• _Work instruction_
Exactly reproduce the lines from the line containing "Ablehnen (905, 523)" to the end of the data below, inclusive, and nothing else.

--- Supplied information Enclosed Below ---

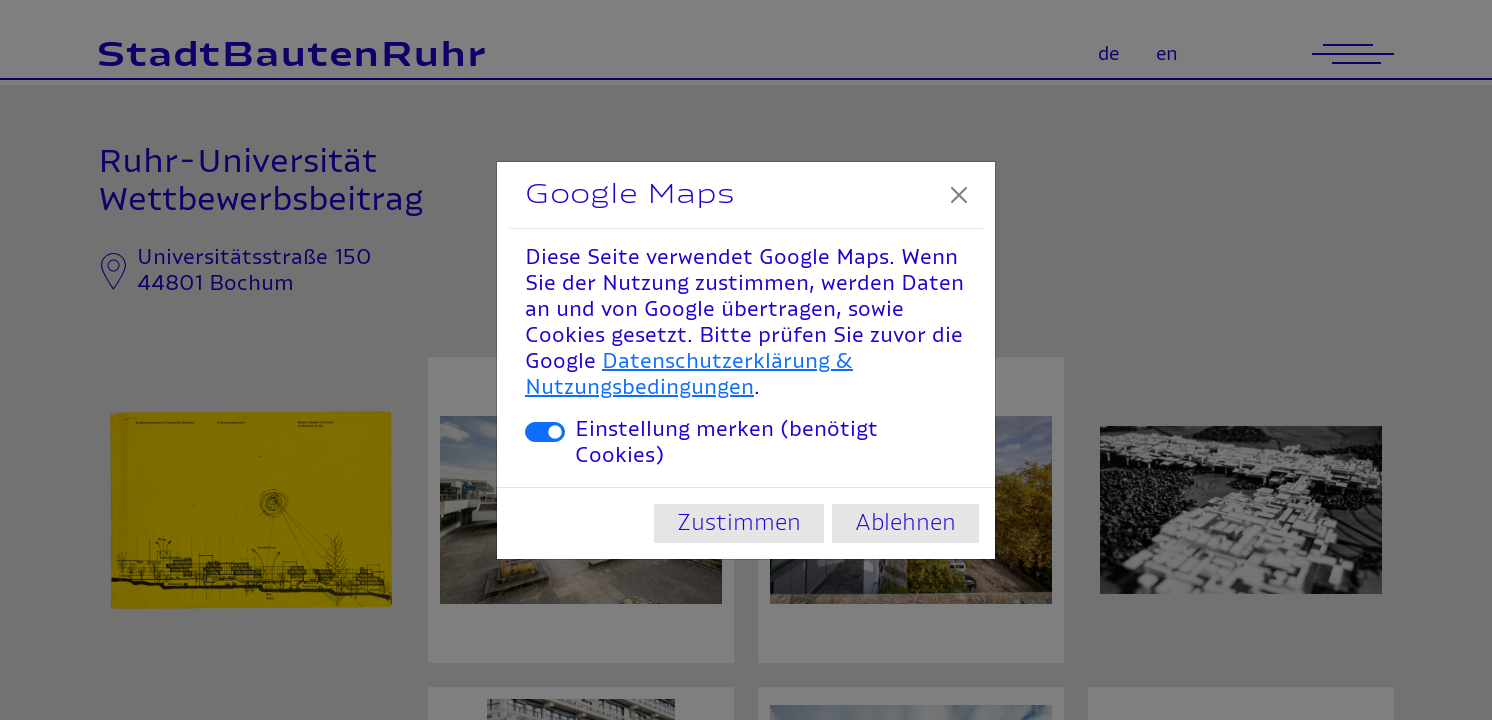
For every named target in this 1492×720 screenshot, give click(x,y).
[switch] (545, 432)
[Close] (959, 195)
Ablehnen (905, 523)
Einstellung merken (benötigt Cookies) (726, 443)
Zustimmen (739, 523)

--- End of Enclosed Supplied information ---

• _Exercise result_
Ablehnen (905, 523)
Einstellung merken (benötigt Cookies) (726, 443)
Zustimmen (739, 523)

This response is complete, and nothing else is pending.